Enhancing Data Lake Efficiency

Blog Jun 25

Enhancing Data Lake Efficiency

A client operating in the home services and utilities market engaged Hylaine to build a solution allowing for the augmentation of their existing data warehouse team in their data streamlining initiatives. The initial focus was building out the data transformation layer in their Medallion Data Architecture, a data design pattern used to organize data in a lakehouse logically. As part of the process, Hylaine was also able to help enhance their coding standards.

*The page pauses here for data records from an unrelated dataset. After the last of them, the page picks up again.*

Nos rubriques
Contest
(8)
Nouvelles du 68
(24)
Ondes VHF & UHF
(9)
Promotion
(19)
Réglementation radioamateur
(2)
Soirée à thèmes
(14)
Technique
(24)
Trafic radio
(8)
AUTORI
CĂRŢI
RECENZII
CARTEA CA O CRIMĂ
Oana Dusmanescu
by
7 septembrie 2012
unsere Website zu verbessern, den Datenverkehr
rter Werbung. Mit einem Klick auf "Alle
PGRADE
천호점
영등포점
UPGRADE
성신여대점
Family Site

The client’s data processing platform, Databricks, was already active using the Medallion Architecture. This architecture was designed with four layers:

Raw

Landing spot of data ingested into Databricks.

Bronze

Extract and load the information received from vendors and other sources.
Load of all data from the external systems.
As-is data, plus added metadata.

Silver

Transform, clean, and consolidate landed data.
Slowly Changing Dimension (SCD) data tracking.

Gold

Final transformations applied. 
Store data in a consumption-ready state.

The job bringing in core data executed on the Databricks platform facilitated the Extract, Load, and Transform (ELT) model. Jobs are created by tethering the execution of multiple actions (notebooks, Python scripts or wheels, SQL, etc.) together. The client created jobs on the data platform to run their notebooks, which executed Python scripts. Each job was a series of steps that loaded data into each layer of the Medallion Architecture for the different data sources necessary for the Data Lake supporting the client. One limitation within Databricks that was discovered was the inability to migrate jobs from one instance to another. Our team created a set of notebooks that would overcome that shortcoming and limit the number of possible transcription errors. It also reduced the time needed to build jobs in elevated environments (Dev, QA, Prod).

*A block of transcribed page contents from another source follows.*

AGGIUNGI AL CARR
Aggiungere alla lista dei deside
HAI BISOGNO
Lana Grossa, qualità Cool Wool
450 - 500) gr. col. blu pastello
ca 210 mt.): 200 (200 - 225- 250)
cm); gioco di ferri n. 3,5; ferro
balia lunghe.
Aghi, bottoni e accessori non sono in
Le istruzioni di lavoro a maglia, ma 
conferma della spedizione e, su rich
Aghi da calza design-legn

The initial focus of our engagement was to build out their Silver layer processing. While the load of data kept track of what changes occurred over time (i.e., SCD), no transformation was conducted. Hylaine began by determining the data meant to land in Silver. From there, we held discussions to lay the groundwork for what data transformations would occur. With this knowledge, we created the notebooks to deliver this client outcome. As the team built out the steps to provide the desired results, a series of standards evolved that reduced the amount of time necessary to deliver the data to Silver. Initially, the development included coding the entire notebook. With the standards implemented, we used a template as the base code. Using these economies of scale, we spent the time to deliver on writing and testing the query necessary to provide the required information agreed upon during the client information gathering sessions.

Upon the successful completion of the Silver load project, the client engaged our team to process new vendor sources through the entire life cycle of their data lake. The data had to be pulled down into the Raw layer using the vendor connectors provided, which store both structured and unstructured data. After landing, the data was extracted and loaded into the Bronze layer tables. The Bronze layer represents the most current information available from the vendor source. Hylaine used the collected client specifications to drive the necessary transformations into the Silver layer tables. The Hyaline team took full advantage of the previously built template to deliver nine unique vendor sources into the client’s Data Lake in six months.

Over the 18-month collaborative effort with this home services client, Hylaine increased the amount of data available within their data lake by 170%. While working to provide a robust Data Lake, the lessons learned evolved into new coding standards and shared code opportunities.